> [Activity]: Omitting all images, output the entries that follow exactly as written.

Stored data entries
□ □ □ □
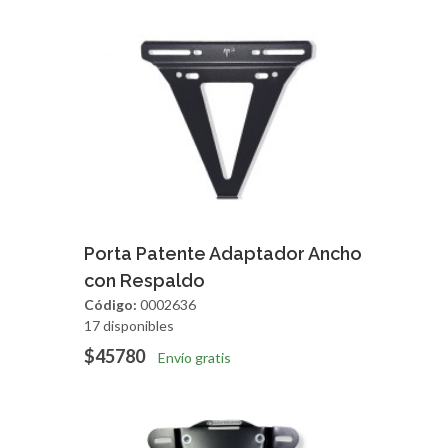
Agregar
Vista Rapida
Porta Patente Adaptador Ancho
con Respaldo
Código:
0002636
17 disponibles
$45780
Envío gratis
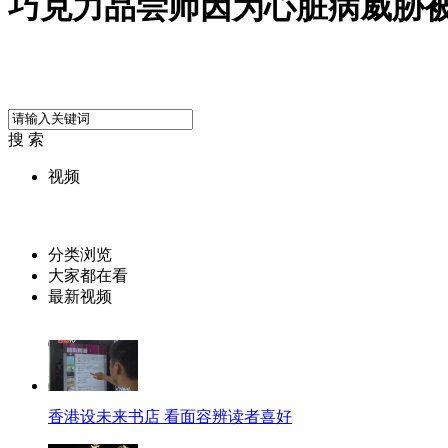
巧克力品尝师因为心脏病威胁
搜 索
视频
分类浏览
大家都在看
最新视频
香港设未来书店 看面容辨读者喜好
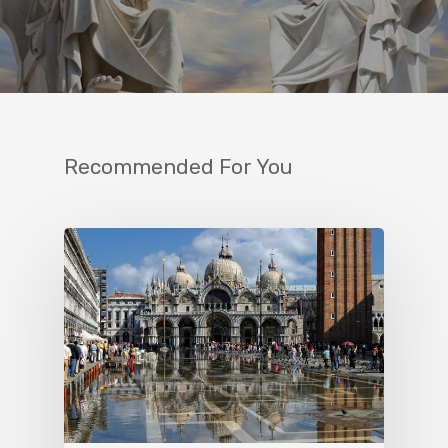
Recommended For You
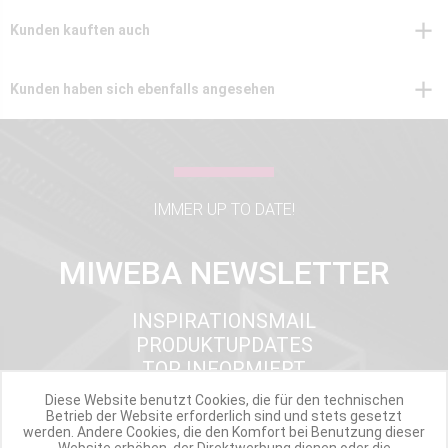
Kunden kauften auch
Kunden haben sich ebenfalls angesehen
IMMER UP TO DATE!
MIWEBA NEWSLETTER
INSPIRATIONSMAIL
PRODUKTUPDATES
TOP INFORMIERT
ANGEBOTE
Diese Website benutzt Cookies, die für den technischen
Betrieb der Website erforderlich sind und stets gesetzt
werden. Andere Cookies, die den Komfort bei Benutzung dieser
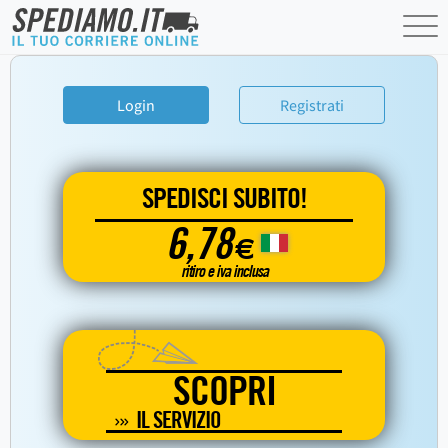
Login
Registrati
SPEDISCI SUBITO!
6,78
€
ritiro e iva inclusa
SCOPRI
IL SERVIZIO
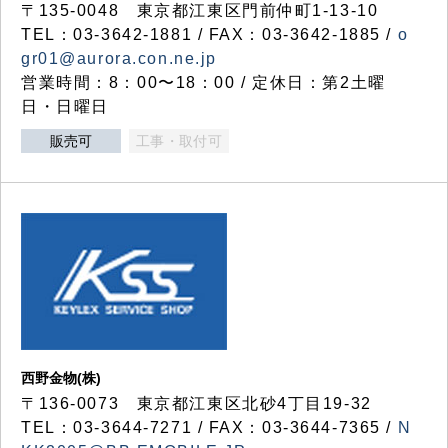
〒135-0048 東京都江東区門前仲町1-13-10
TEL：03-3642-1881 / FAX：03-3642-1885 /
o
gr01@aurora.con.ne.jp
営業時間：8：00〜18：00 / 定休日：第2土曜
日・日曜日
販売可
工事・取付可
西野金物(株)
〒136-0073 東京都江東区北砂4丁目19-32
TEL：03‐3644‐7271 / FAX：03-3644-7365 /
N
□ □ □ □
> [Answer to the problem]:
Agregar
Vista Rapida
Porta Patente Adaptador Ancho
con Respaldo
Código:
0002636
17 disponibles
$45780
Envío gratis
巧克力品尝师因为心脏病威胁
搜 索
视频
分类浏览
大家都在看
最新视频
香港设未来书店 看面容辨读者喜好
Recommended For You
Kunden kauften auch
Kunden haben sich ebenfalls angesehen
IMMER UP TO DATE!
MIWEBA NEWSLETTER
INSPIRATIONSMAIL
PRODUKTUPDATES
TOP INFORMIERT
ANGEBOTE
Diese Website benutzt Cookies, die für den technischen
Betrieb der Website erforderlich sind und stets gesetzt
werden. Andere Cookies, die den Komfort bei Benutzung dieser
Login
Registrati
SPEDISCI SUBITO!
6,78
€
ritiro e iva inclusa
SCOPRI
IL SERVIZIO
〒135-0048 東京都江東区門前仲町1-13-10
TEL：03-3642-1881 / FAX：03-3642-1885 /
o
gr01@aurora.con.ne.jp
営業時間：8：00〜18：00 / 定休日：第2土曜
日・日曜日
販売可
工事・取付可
西野金物(株)
〒136-0073 東京都江東区北砂4丁目19-32
TEL：03‐3644‐7271 / FAX：03-3644-7365 /
N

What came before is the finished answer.